This module provides the BedrockEncoder class for generating embeddings using Amazon’s Bedrock Platform.

The BedrockEncoder class is a subclass of DenseEncoder and utilizes the TextEmbeddingModel from the Amazon’s Bedrock Platform to generate embeddings for given documents. It requires an AWS Access Key ID and AWS Secret Access Key and supports customization of the pre-trained model, score threshold, and region.

Example usage:

from semantic_router.encoders.bedrock_encoder import BedrockEncoder

encoder = BedrockEncoder(access_key_id=“your-access-key-id”, secret_access_key=“your-secret-key”, region=“your-region”) embeddings = encoder([“document1”, “document2”])
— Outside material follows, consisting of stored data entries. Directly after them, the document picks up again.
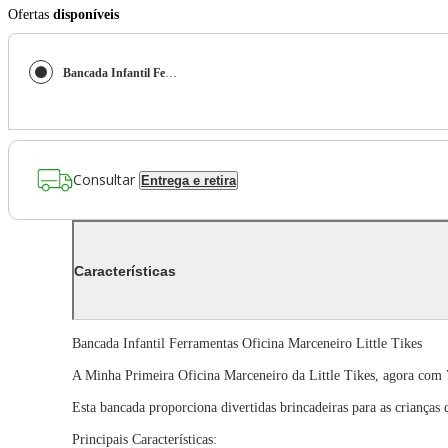
Ofertas
disponíveis
Bancada Infantil Ferramentas Oficina Marceneiro Little Tikes
Consultar
Entrega e retira
Características
Bancada Infantil Ferramentas Oficina Marceneiro Little Tikes
A Minha Primeira Oficina Marceneiro da Little Tikes, agora com 7 
Esta bancada proporciona divertidas brincadeiras para as crianças
Principais Características: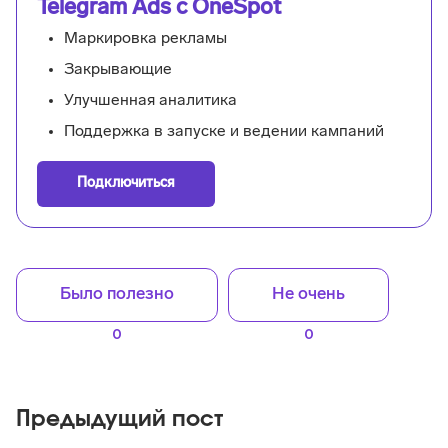
Telegram Ads с OneSpot
Маркировка рекламы
Закрывающие
Улучшенная аналитика
Поддержка в запуске и ведении кампаний
Подключиться
Было полезно
Не очень
0
0
Предыдущий пост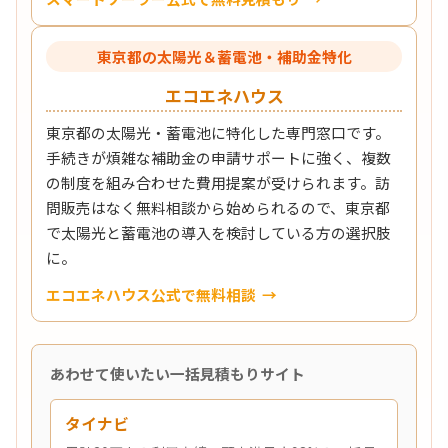
東京都の太陽光＆蓄電池・補助金特化
エコエネハウス
東京都の太陽光・蓄電池に特化した専門窓口です。
手続きが煩雑な補助金の申請サポートに強く、複数
の制度を組み合わせた費用提案が受けられます。訪
問販売はなく無料相談から始められるので、東京都
で太陽光と蓄電池の導入を検討している方の選択肢
に。
エコエネハウス公式で無料相談
あわせて使いたい一括見積もりサイト
タイナビ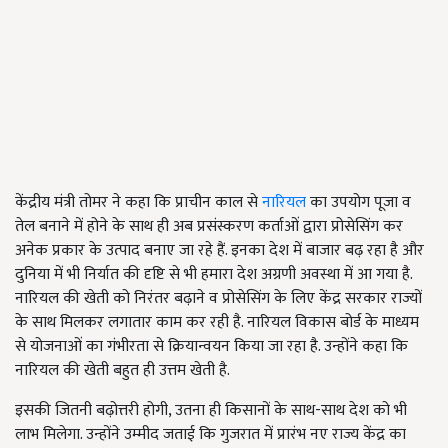
केंद्रीय मंत्री तोमर ने कहा कि प्राचीन काल से
नारियल
का उपयोग पूजा व
तेल बनाने में होने के साथ ही अब प्रसंस्करण कर्ताओं द्वारा प्रोसेसिंग कर
अनेक प्रकार के उत्पाद बनाए जा रहे हैं. इनका देश में बाजार बढ़ रहा है और
दुनिया में भी निर्यात की दृष्टि से भी हमारा देश अग्रणी अवस्था में आ गया है.
नारियल की खेती को निरंतर बढ़ाने व प्रोसेसिंग के लिए केंद्र सरकार राज्यों
के साथ मिलकर लगातार काम कर रही है. नारियल विकास बोर्ड के माध्यम
से योजनाओं का गंभीरता से क्रियान्वयन किया जा रहा है. उन्होंने कहा कि
नारियल की खेती बहुत ही उत्तम खेती है.
इसकी जितनी बढ़ोत्तरी होगी, उतना ही किसानों के साथ-साथ देश को भी
लाभ मिलेगा. उन्होंने उम्मीद जताई कि गुजरात में प्रारंभ नए राज्य केंद्र का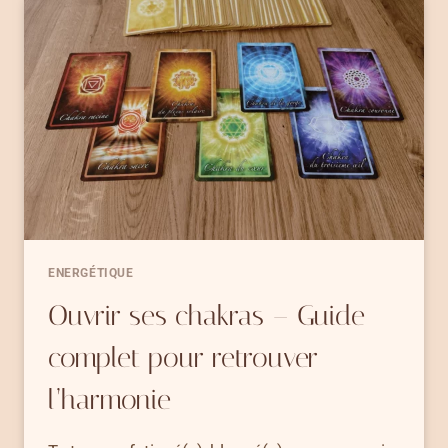
8
FAÇONS
PUISSANTES
ENERGÉTIQUE
Ouvrir ses chakras – Guide
complet pour retrouver
l’harmonie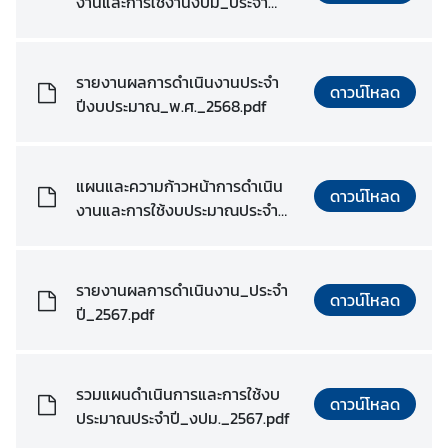
งานและการใช้งานงปม_ประจำ
ร
ปี_2569.pdf
ะ
ห
รายงานผลการดำเนินงานประจำ
ว่
ดาวน์โหลด
ปีงบประมาณ_พ.ศ._2568.pdf
า
ง
ป
แผนและความก้าวหน้าการดำเนิน
ร
ดาวน์โหลด
งานและการใช้งบประมาณประจำ
ะ
ปี_พ.ศ._2568_กรมเศรษฐ
เ
กิจฯ.pdf
ท
ศ
รายงานผลการดำเนินงาน_ประจำ
ดาวน์โหลด
ปี_2567.pdf
ข่
า
รวมแผนดำเนินการและการใช้งบ
ว
ดาวน์โหลด
ประมาณประจำปี_งปม._2567.pdf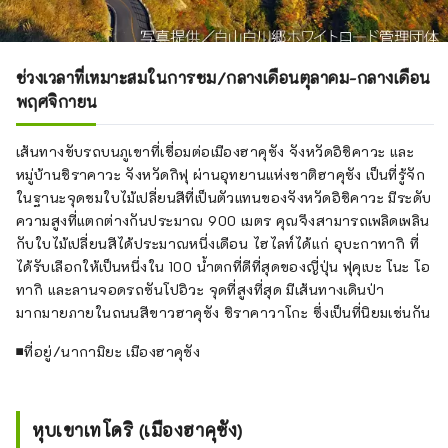
ช่วงเวลาที่เหมาะสมในการชม/กลางเดือนตุลาคม-กลางเดือน
พฤศจิกายน
เส้นทางขับรถบนภูเขาที่เชื่อมต่อเมืองฮาคุซัง จังหวัดอิชิคาวะ และ
หมู่บ้านชิราคาวะ จังหวัดกิฟุ ผ่านอุทยานแห่งชาติฮาคุซัง เป็นที่รู้จัก
ในฐานะจุดชมใบไม้เปลี่ยนสีที่เป็นตัวแทนของจังหวัดอิชิคาวะ มีระดับ
ความสูงที่แตกต่างกันประมาณ 900 เมตร คุณจึงสามารถเพลิดเพลิน
กับใบไม้เปลี่ยนสีได้ประมาณหนึ่งเดือน ไฮไลท์ได้แก่ อุบะกาทากิ ที่
ได้รับเลือกให้เป็นหนึ่งใน 100 น้ำตกที่ดีที่สุดของญี่ปุ่น ฟุคุเบะ โนะ โอ
ทากิ และลานจอดรถซันโปอิวะ จุดที่สูงที่สุด มีเส้นทางเดินป่า
มากมายภายในถนนสีขาวฮาคุซัง ชิราคาวาโกะ ซึ่งเป็นที่นิยมเช่นกัน
■ที่อยู่/นากามิยะ เมืองฮาคุซัง
หุบเขาเทโดริ (เมืองฮาคุซัง)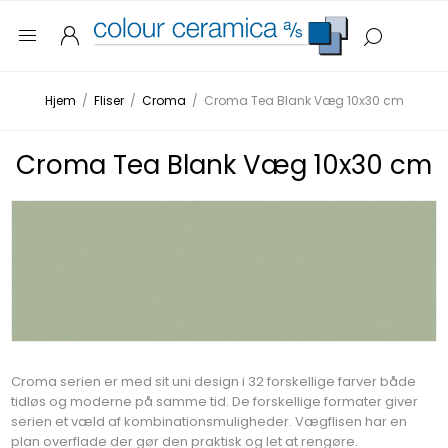
Hjem
/
Fliser
/
Croma
/
Croma Tea Blank Væg 10x30 cm
Croma Tea Blank Væg 10x30 cm
Croma serien er med sit uni design i 32 forskellige farver både
tidløs og moderne på samme tid. De forskellige formater giver
serien et væld af kombinationsmuligheder. Vægflisen har en
plan overflade der gør den praktisk og let at rengøre.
Classes: BedrockEncoder: A class for generating embeddings using the Bedrock Platform.

BedrockEncoder Objects

class BedrockEncoder(DenseEncoder)

Dense encoder using Amazon Bedrock embedding API. Requires an AWS Access Key ID and AWS Secret Access Key.

The BedrockEncoder class is a subclass of DenseEncoder and utilizes the TextEmbeddingModel from the Amazon’s Bedrock Platform to generate embeddings for given documents. It supports customization of the pre-trained model, score threshold, and region.

Example usage:

from semantic_router.encoders.bedrock_encoder import BedrockEncoder

encoder = BedrockEncoder(
    access_key_id="your-access-key-id",
    secret_access_key="your-secret-key",
    region="your-region"
)
embeddings = encoder(["document1", "document2"])

__init__

def __init__(name: str = EncoderDefault.BEDROCK.value["embedding_model"],
             input_type: Optional[str] = "search_query",
             score_threshold: float = 0.3,
             access_key_id: Optional[str] = None,
             secret_access_key: Optional[str] = None,
             session_token: Optional[str] = None,
             region: Optional[str] = None)

Initializes the BedrockEncoder.

Arguments:

  • name (str): The name of the pre-trained model to use for embedding. If not provided, the default model specified in EncoderDefault will be used.
  • input_type (str): The type of input to use for the embedding. If not provided, the default input type specified in EncoderDefault will be used.
  • score_threshold (float): The threshold for similarity scores.
  • access_key_id (str): The AWS access key id for an IAM principle. If not provided, it will be retrieved from the access_key_id environment variable.
  • secret_access_key (str): The secret access key for an IAM principle. If not provided, it will be retrieved from the AWS_SECRET_KEY environment variable.
  • str0: The session token for an IAM principle. If not provided, it will be retrieved from the AWS_SESSION_TOKEN environment variable.
  • str1 (str): The location of the Bedrock resources. If not provided, it will be retrieved from the AWS_REGION environment variable, defaulting to “us-west-1”

Raises:

  • str3: If the Bedrock Platform client fails to initialize.

__call__

def __call__(docs: List[Union[str, Dict]],
             model_kwargs: Optional[Dict] = None) -> List[List[float]]

Generates embeddings for the given documents.

Arguments:

  • docs (list[str]): A list of strings representing the documents to embed.
  • model_kwargs (dict): A dictionary of model-specific inference parameters.

Raises:

  • ValueError: If the Bedrock Platform client is not initialized or if the API call fails.

Returns:

list[list[float]]: A list of lists, where each inner list contains the embedding values for a document.

chunk_strings

def chunk_strings(strings, MAX_WORDS=20)

Breaks up a list of strings into smaller chunks.

Arguments:

  • strings (list): A list of strings to be chunked.
  • max_chunk_size (int): The maximum size of each chunk. Default is 20.

Returns:

list[list[str]]: A list of lists, where each inner list contains a chunk of strings.

get_env_variable

@staticmethod
def get_env_variable(var_name, provided_value, default=None)

Retrieves environment variable or uses a provided value.

Arguments:

  • var_name (str): The name of the environment variable.
  • provided_value (Optional[str]): The provided value to use if not None.
  • default (Optional[str]): The default value if the environment variable is not set.

Raises:

  • ValueError: If no value is provided and the environment variable is not set.

Returns:

str: The value of the environment variable or the provided/default value.